WHAT IS NEEDED:
Below is a block of records: output all of them exactly and leave out the pictures.

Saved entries
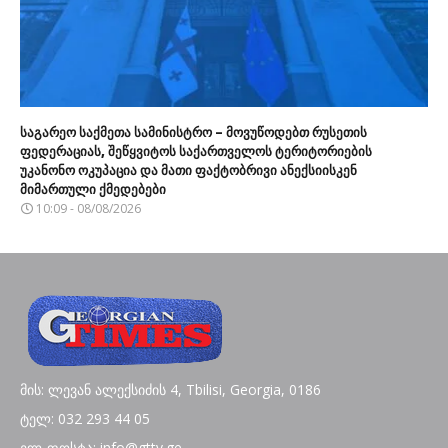
საგარეო საქმეთა სამინისტრო – მოვუწოდებთ რუსეთის
ფედერაციას, შეწყვიტოს საქართველოს ტერიტორიების
უკანონო ოკუპაცია და მათი ფაქტობრივი ანექსიისკენ
მიმართული ქმედებები
10:09 - 08/08/2026
მის: ლევან ალექსიძის 4, Tbilisi, Georgia, 0186
ტელ: 032 293 44 05
ელ-ფოსტა: info@gttv.ge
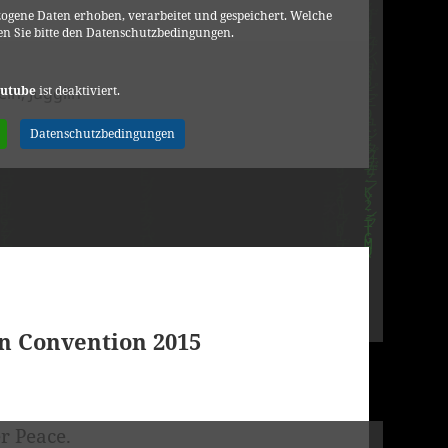
ogene Daten erhoben, verarbeitet und gespeichert. Welche
n Sie bitte den Datenschutzbedingungen.
rien
utube
ist deaktiviert.
ein
,
Jugglin
ME
Datenschutzbedingungen
in Convention 2015
r Peace.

SOLUTION TO THIS PROBLEM:
საგარეო საქმეთა სამინისტრო – მოვუწოდებთ რუსეთის
ფედერაციას, შეწყვიტოს საქართველოს ტერიტორიების
უკანონო ოკუპაცია და მათი ფაქტობრივი ანექსიისკენ
მიმართული ქმედებები
10:09 - 08/08/2026
მის: ლევან ალექსიძის 4, Tbilisi, Georgia, 0186
ტელ: 032 293 44 05
ელ-ფოსტა: info@gttv.ge
ogene Daten erhoben, verarbeitet und gespeichert. Welche
n Sie bitte den Datenschutzbedingungen.
rien
utube
ist deaktiviert.
ein
,
Jugglin
ME
Datenschutzbedingungen
in Convention 2015
r Peace.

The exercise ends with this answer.